::: Input material :::
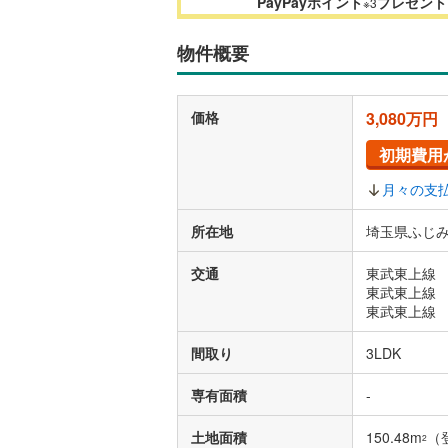
PayPayポイント
プレゼント
※3
物件概要
価格
3,080万円
初期費用
月々の支
所在地
埼玉県ふじみ
交通
東武東上線 
東武東上線 
東武東上線 
間取り
3LDK
専有面積
-
土地面積
150.48m
（
2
:::
What the task requires:
When you set down the records above, copy every line exactly and exclude the pictures.

Written answer:
PayPayポイント
プレゼント
※3
物件概要
価格
3,080万円
初期費用
月々の支
所在地
埼玉県ふじみ
交通
東武東上線 
東武東上線 
東武東上線 
間取り
3LDK
専有面積
-
土地面積
150.48m
（
2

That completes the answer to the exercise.